* [Task goal]
Reproduce the full listing that appears beneath this instruction exactly.

* [Exercise input]
== Segment start ==

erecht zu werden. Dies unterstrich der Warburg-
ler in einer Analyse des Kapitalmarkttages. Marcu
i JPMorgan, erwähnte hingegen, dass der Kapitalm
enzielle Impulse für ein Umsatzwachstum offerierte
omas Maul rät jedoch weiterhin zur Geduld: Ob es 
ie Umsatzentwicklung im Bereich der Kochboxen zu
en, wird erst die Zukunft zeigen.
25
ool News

== Segment end ==

* [Written reply]
erecht zu werden. Dies unterstrich der Warburg-
ler in einer Analyse des Kapitalmarkttages. Marcu
i JPMorgan, erwähnte hingegen, dass der Kapitalm
enzielle Impulse für ein Umsatzwachstum offerierte
omas Maul rät jedoch weiterhin zur Geduld: Ob es 
ie Umsatzentwicklung im Bereich der Kochboxen zu
en, wird erst die Zukunft zeigen.
25
ool News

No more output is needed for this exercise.